ISLAMABAD - Terming water a matter of life and death for the people, Federal Minister for Water and Power Khawaja Muhammad Asif on Friday vowed to protect Pakistan’s rights, warning the country might face a famine in next 10 to 15 years if appropriate steps were not taken in this regard.
“Pakistan and India are facing a severe tension over controversial water projects, including Kishenganga, Ratle, Miyar, Lower Kalnai hydroelectric projects, Wullar Barrage and Tulbul navigation project,” said Khawaja Asif while talking to media persons. He said the government would implement the Indus Water Treaty despite having reservations as water was an issue of life and death for the people of Pakistan.
The federal minister said the water treaty signed with India was not judiciously distributing water as Pakistan’s population was around 30-40 million at the time of signing the treaty, but now it had increased to 190 million. Talking about construction of new dams, Khawaja Asif said the government had started work on Diamer Bhasha and Dasu dams simultaneously to overcome the power crisis.
He warned that Pakistan might become a water-starved country in future; so the people should wisely use water in their homes and in the agricultural sector. To a question‚ the minister claimed that the electricity situation was improving in the country. He said there was a need to evolve a consensus on the water issue so rights of the country could be defended vigorously.
Earlier‚ Water and Power Minister Khawaja Muhammad Asif was given a briefing on the water situation and the Indus Basin Treaty by Commissioner for Indus Water Mirza Asif Baig and Secretary Saifullah Chattha.
It was stated in the briefing that funding options were available for the two hydel projects. Rs 21 billion have already been spent on Diamer Dam and land acquisition for it has been completed, it was revealed.
Water and Power Secretary Saifullah Chattha said India had been trying to get water in excess of the limit it was allowed under the Indus Basin Treaty.
Pakistan’s Commissioner for Indus Water Mirza Asif Baig said he had raised its objections over several water issues at Permanent Indus Commission that would be discussed in December this year. He added that the objections included placement of spillway of Ratle Hydroelectric Plant of 850 megawatts, Miyar Hydroelectric Plant of 120 megawatts, Lower Kalnai plant of 48 megawatts and Pakal Dul Hydroelectric Plant of 1,000 megawatts located on the River Chenab.
Similarly, Asif Baig said, India would give additional technical data to Pakistan regarding Wullar Barrage. Pakistan had raised the objection that India was not allowed storage on the main Jhelum and the work on the project has been suspended since 1987, he said and added it was last verified on May 30, 2013.
The Indus water commissioner said the dispute regarding the proposed diversion of Neelum water by India and drawdown of the dead storage level was referred to the International Court of Arbitration.
The commissioner said the final hearing of International Court of Arbitration concluded on August 31, 2012, and partial award of the court was awarded on February 18, 2013. The court decided the first question of diversion in favour of India and the second question of the drawdown in storage level in Pakistan’s favour, he told the minister.

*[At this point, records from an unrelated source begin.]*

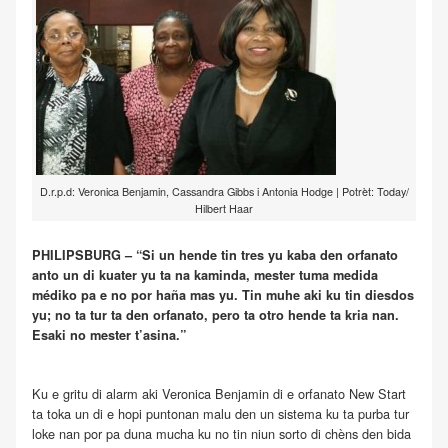
D.r.p.d: Veronica Benjamin, Cassandra Gibbs i Antonia Hodge | Potrèt: Today/
Hilbert Haar
PHILIPSBURG – “Si un hende tin tres yu kaba den orfanato
anto un di kuater yu ta na kaminda, mester tuma medida
médiko pa e no por haña mas yu. Tin muhe aki ku tin diesdos
yu; no ta tur ta den orfanato, pero ta otro hende ta kria nan.
Esaki no mester t’asina.”
Ku e gritu di alarm aki Veronica Benjamin di e orfanato New Start
ta toka un di e hopi puntonan malu den un sistema ku ta purba tur
loke nan por pa duna mucha ku no tin niun sorto di chèns den bida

“Both the parties will have to submit an additional data and written submissions to the International Court of Arbitration which will decide the quantum of water to be released below Kishenganga Hydroelectric Plant on the Neelum River as environmental releases,” he said. “The final award of the court is expected by December 2013,” he noted. These objections were discussed at two meetings of the Permanent Indus Commission in March and September and will finally be discussed at the next meeting of the commission likely to be held in December this year. Pakistan and India are members of the Commission.
“Another disputed project is Wullar Barrage and during the 6th round of secretaries-level talks, it was agreed that the Indian side would provide additional technical data to Pakistan and we will examine the data to prepare for the next round of the talks,” he said.
The minister was further told that the Indus Water Treaty contains provisions allowing India and Pakistan to establish river-run power projects with limited reservoir capacity and flow control needed for feasible power generation.
Under the treaty, all the water of the eastern rivers of Pakistan is available for the unrestricted use of India. Pakistan was allowed limited use for 45,000 acres of land from tributaries of the River Ravi whereas the country should have the right of unrestricted use of all the water from the western rivers, the minister was further briefed.